Your goal:
Which lines of the entries below include "Doha"? List them all.

Dataset entries:
──────
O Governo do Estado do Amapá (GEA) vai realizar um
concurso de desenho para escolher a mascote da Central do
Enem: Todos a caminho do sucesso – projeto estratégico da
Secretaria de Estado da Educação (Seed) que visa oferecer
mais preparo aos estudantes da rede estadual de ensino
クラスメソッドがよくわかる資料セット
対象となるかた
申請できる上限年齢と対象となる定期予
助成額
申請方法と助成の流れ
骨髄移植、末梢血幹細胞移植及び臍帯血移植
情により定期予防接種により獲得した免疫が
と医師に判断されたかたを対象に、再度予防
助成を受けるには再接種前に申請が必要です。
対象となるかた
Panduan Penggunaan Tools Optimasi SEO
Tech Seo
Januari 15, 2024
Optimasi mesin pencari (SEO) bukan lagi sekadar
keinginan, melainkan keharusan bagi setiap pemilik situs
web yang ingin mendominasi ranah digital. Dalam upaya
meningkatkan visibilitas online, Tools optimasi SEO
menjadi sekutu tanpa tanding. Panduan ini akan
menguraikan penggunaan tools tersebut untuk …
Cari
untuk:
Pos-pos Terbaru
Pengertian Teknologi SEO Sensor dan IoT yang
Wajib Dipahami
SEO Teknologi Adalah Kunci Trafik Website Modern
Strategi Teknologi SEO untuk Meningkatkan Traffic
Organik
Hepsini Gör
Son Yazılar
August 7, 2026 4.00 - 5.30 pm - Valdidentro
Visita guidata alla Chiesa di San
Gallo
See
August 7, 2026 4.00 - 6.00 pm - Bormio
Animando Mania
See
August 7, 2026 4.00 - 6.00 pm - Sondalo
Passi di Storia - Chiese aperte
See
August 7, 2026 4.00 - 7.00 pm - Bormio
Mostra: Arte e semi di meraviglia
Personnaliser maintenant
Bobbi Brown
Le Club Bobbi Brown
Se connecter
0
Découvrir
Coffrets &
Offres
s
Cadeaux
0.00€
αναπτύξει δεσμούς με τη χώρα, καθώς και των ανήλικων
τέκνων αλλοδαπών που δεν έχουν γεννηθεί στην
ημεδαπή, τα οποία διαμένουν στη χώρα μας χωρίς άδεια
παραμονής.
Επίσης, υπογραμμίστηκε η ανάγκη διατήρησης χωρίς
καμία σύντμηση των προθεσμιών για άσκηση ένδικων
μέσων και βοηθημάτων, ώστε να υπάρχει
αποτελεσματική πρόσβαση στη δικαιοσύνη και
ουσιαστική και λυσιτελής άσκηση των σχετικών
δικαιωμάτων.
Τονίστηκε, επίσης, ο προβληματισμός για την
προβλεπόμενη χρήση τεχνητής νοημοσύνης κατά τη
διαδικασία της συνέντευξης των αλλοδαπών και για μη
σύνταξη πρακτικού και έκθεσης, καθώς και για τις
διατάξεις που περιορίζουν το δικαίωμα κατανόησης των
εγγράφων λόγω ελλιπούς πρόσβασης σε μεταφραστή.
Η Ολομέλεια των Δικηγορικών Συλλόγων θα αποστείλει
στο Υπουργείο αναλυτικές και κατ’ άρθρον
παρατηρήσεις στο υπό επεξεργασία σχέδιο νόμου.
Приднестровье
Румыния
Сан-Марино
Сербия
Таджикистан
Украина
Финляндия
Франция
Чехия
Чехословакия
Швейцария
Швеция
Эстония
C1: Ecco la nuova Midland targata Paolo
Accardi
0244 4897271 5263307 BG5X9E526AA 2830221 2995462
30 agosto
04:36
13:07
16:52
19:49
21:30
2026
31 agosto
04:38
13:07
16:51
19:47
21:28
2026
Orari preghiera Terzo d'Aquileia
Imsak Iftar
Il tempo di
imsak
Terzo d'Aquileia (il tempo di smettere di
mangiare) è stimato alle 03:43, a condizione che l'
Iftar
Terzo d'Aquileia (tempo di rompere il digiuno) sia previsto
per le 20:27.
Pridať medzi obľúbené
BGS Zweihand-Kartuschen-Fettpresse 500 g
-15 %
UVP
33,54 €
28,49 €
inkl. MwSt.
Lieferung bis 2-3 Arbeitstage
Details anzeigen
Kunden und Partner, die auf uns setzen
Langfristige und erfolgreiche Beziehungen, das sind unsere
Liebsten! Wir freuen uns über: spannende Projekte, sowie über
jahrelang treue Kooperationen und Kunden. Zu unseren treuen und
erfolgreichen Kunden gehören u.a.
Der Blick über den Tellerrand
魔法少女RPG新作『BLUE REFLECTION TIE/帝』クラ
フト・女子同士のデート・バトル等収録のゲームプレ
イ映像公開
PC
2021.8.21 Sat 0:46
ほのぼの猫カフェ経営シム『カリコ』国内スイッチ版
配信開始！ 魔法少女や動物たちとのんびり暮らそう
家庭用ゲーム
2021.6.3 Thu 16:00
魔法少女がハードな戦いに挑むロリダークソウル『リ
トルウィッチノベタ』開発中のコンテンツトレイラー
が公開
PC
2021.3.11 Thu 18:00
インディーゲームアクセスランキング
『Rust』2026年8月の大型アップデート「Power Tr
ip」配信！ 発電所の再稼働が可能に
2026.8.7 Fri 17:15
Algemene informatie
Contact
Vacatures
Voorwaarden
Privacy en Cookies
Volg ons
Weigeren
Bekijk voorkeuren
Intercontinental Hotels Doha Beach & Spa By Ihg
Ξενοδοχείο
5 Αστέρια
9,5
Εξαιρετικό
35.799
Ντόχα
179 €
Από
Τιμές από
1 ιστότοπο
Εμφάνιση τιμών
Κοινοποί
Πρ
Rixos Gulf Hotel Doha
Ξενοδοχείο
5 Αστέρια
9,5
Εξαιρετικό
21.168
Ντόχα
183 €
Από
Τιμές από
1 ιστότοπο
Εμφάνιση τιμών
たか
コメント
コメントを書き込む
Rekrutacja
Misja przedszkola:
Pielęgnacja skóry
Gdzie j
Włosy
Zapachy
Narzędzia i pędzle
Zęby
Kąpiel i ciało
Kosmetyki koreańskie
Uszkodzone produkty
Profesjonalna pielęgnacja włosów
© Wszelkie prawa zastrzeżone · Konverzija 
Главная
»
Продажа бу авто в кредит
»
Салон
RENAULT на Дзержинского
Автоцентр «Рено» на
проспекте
──────
Answer:
Intercontinental Hotels Doha Beach & Spa By Ihg
Rixos Gulf Hotel Doha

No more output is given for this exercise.